_Required action_
Within the records below, find each line that holds the string "sheet", then copy it.

START Data extracts

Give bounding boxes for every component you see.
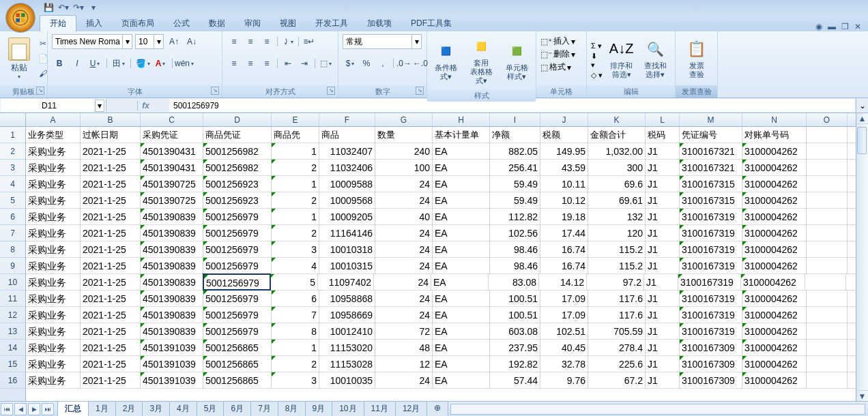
sheet-tab[interactable]: 2月: [115, 402, 143, 417]
data-cell[interactable]: 3: [272, 241, 319, 257]
data-cell[interactable]: 3100004262: [742, 291, 807, 306]
data-cell[interactable]: 2021-1-25: [81, 209, 141, 224]
increase-decimal-icon[interactable]: .0→: [396, 56, 411, 71]
data-cell[interactable]: 6: [272, 291, 319, 306]
data-cell[interactable]: 4501390839: [141, 274, 203, 290]
sheet-tab[interactable]: 10月: [332, 402, 364, 417]
data-cell[interactable]: J1: [646, 356, 680, 372]
data-cell[interactable]: J1: [646, 209, 680, 224]
column-header[interactable]: F: [319, 113, 375, 126]
horizontal-scrollbar[interactable]: [450, 404, 865, 415]
sheet-nav-last-icon[interactable]: ⏭: [42, 403, 54, 415]
data-cell[interactable]: 11153020: [319, 340, 375, 355]
data-cell[interactable]: 3100167319: [680, 307, 742, 323]
ribbon-tab[interactable]: 开始: [40, 15, 76, 31]
table-format-button[interactable]: 🟨套用 表格格式▾: [464, 34, 499, 87]
data-cell[interactable]: 1: [272, 176, 319, 192]
autosum-button[interactable]: Σ ▾: [591, 42, 603, 50]
data-cell[interactable]: 5001256979: [203, 209, 272, 224]
data-cell[interactable]: 3100004262: [742, 176, 807, 192]
cell-styles-button[interactable]: 🟩单元格 样式▾: [502, 39, 532, 83]
header-cell[interactable]: 过帐日期: [81, 127, 141, 143]
data-cell[interactable]: 10012410: [319, 323, 375, 339]
data-cell[interactable]: 300: [588, 160, 646, 175]
data-cell[interactable]: 69.6: [588, 176, 646, 192]
data-cell[interactable]: 4501390839: [141, 225, 203, 241]
data-cell[interactable]: 5001256982: [203, 160, 272, 175]
data-cell[interactable]: 5001256979: [203, 225, 272, 241]
data-cell[interactable]: J1: [646, 372, 680, 388]
data-cell[interactable]: 705.59: [588, 323, 646, 339]
data-cell[interactable]: 4501390839: [141, 209, 203, 224]
sheet-tab[interactable]: 1月: [88, 402, 116, 417]
row-header[interactable]: 5: [0, 192, 25, 209]
data-cell[interactable]: 5001256979: [203, 291, 272, 306]
data-cell[interactable]: 24: [375, 372, 433, 388]
data-cell[interactable]: 3100004262: [742, 192, 807, 208]
row-header[interactable]: 8: [0, 241, 25, 258]
data-cell[interactable]: J1: [646, 323, 680, 339]
name-box-dropdown-icon[interactable]: ▾: [95, 100, 104, 112]
data-cell[interactable]: 3100167321: [680, 160, 742, 175]
data-cell[interactable]: EA: [433, 192, 490, 208]
data-cell[interactable]: 采购业务: [26, 258, 81, 273]
comma-icon[interactable]: ,: [375, 56, 390, 71]
data-cell[interactable]: 11032406: [319, 160, 375, 175]
data-cell[interactable]: J1: [646, 176, 680, 192]
data-cell[interactable]: 5: [270, 274, 318, 290]
data-cell[interactable]: 11097402: [318, 274, 374, 290]
data-cell[interactable]: 2: [272, 225, 319, 241]
qat-undo-icon[interactable]: ↶▾: [57, 1, 70, 14]
font-color-button[interactable]: A: [153, 56, 168, 71]
data-cell[interactable]: 98.46: [490, 258, 540, 273]
data-cell[interactable]: 11153028: [319, 356, 375, 372]
data-cell[interactable]: 102.51: [540, 323, 588, 339]
data-cell[interactable]: 4501391039: [141, 372, 203, 388]
clipboard-dialog-icon[interactable]: ↘: [36, 87, 44, 95]
data-cell[interactable]: 24: [375, 258, 433, 273]
data-cell[interactable]: 2021-1-25: [81, 274, 141, 290]
data-cell[interactable]: 3100167319: [680, 258, 742, 273]
data-cell[interactable]: 256.41: [490, 160, 540, 175]
data-cell[interactable]: EA: [433, 258, 490, 273]
sheet-nav-next-icon[interactable]: ▶: [28, 403, 40, 415]
data-cell[interactable]: 3100167309: [680, 372, 742, 388]
increase-font-icon[interactable]: A↑: [167, 34, 182, 49]
data-cell[interactable]: 采购业务: [26, 192, 81, 208]
data-cell[interactable]: 43.59: [540, 160, 588, 175]
data-cell[interactable]: 采购业务: [26, 209, 81, 224]
sheet-tab[interactable]: 4月: [169, 402, 197, 417]
help-icon[interactable]: ◉: [815, 22, 822, 31]
data-cell[interactable]: 采购业务: [26, 356, 81, 372]
invoice-check-button[interactable]: 📋发票 查验: [680, 37, 713, 80]
data-cell[interactable]: 112.82: [490, 209, 540, 224]
data-cell[interactable]: 48: [375, 340, 433, 355]
data-cell[interactable]: EA: [433, 176, 490, 192]
data-cell[interactable]: 24: [375, 291, 433, 306]
data-cell[interactable]: 97.2: [587, 274, 644, 290]
header-cell[interactable]: 采购凭证: [141, 127, 203, 143]
data-cell[interactable]: 2: [272, 356, 319, 372]
data-cell[interactable]: 5001256865: [203, 372, 272, 388]
data-cell[interactable]: 117.6: [588, 307, 646, 323]
header-cell[interactable]: 对账单号码: [742, 127, 807, 143]
data-cell[interactable]: [807, 307, 848, 323]
data-cell[interactable]: 14.12: [539, 274, 587, 290]
column-header[interactable]: A: [26, 113, 81, 126]
data-cell[interactable]: EA: [433, 241, 490, 257]
row-header[interactable]: 13: [0, 323, 25, 340]
data-cell[interactable]: 12: [375, 356, 433, 372]
data-cell[interactable]: 67.2: [588, 372, 646, 388]
data-cell[interactable]: 3100004262: [742, 241, 807, 257]
conditional-format-button[interactable]: 🟦条件格式▾: [431, 39, 461, 83]
data-cell[interactable]: 2021-1-25: [81, 340, 141, 355]
data-cell[interactable]: 10010035: [319, 372, 375, 388]
merge-cells-icon[interactable]: ⬚: [318, 56, 333, 71]
header-cell[interactable]: 商品凭证: [203, 127, 272, 143]
data-cell[interactable]: 17.09: [540, 307, 588, 323]
ribbon-tab[interactable]: 加载项: [358, 16, 401, 31]
row-header[interactable]: 16: [0, 372, 25, 389]
qat-more-icon[interactable]: ▾: [87, 1, 100, 14]
data-cell[interactable]: 采购业务: [26, 307, 81, 323]
data-cell[interactable]: [807, 323, 848, 339]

END Data extracts

_Finished task_
sheet-tab[interactable]: 2月: [115, 402, 143, 417]
sheet-tab[interactable]: 10月: [332, 402, 364, 417]
sheet-nav-last-icon[interactable]: ⏭: [42, 403, 54, 415]
sheet-tab[interactable]: 1月: [88, 402, 116, 417]
sheet-nav-next-icon[interactable]: ▶: [28, 403, 40, 415]
sheet-tab[interactable]: 4月: [169, 402, 197, 417]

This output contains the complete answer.